### Aim of the exercise
Return every line from the one with "Datenschutz" through the one with "Klassische Ansicht", inclusive, exactly as it appears below.

### Task input
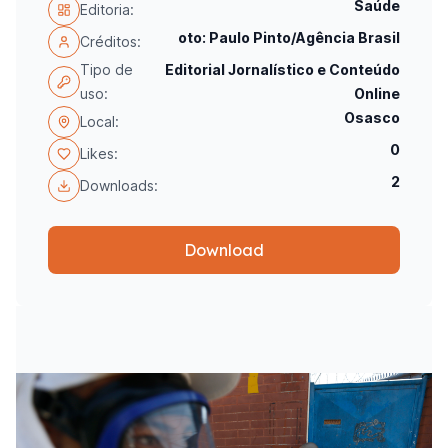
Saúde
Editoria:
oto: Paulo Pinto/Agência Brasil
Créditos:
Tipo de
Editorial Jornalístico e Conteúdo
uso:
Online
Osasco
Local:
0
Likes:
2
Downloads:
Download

...

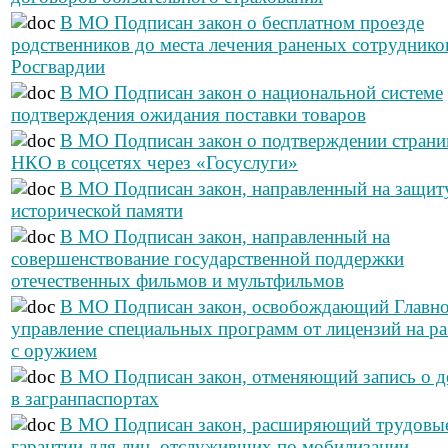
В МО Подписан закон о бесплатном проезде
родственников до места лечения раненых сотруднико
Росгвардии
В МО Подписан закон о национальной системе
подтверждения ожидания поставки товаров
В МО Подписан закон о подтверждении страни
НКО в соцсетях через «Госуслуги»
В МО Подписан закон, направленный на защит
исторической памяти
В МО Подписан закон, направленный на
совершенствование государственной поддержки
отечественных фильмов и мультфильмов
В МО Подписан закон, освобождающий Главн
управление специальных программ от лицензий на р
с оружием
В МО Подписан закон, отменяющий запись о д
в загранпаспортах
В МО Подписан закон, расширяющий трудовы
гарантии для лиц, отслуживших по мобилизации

==

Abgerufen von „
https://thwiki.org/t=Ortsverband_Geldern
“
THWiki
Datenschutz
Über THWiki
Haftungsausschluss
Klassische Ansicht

### Answer box
Datenschutz
Über THWiki
Haftungsausschluss
Klassische Ansicht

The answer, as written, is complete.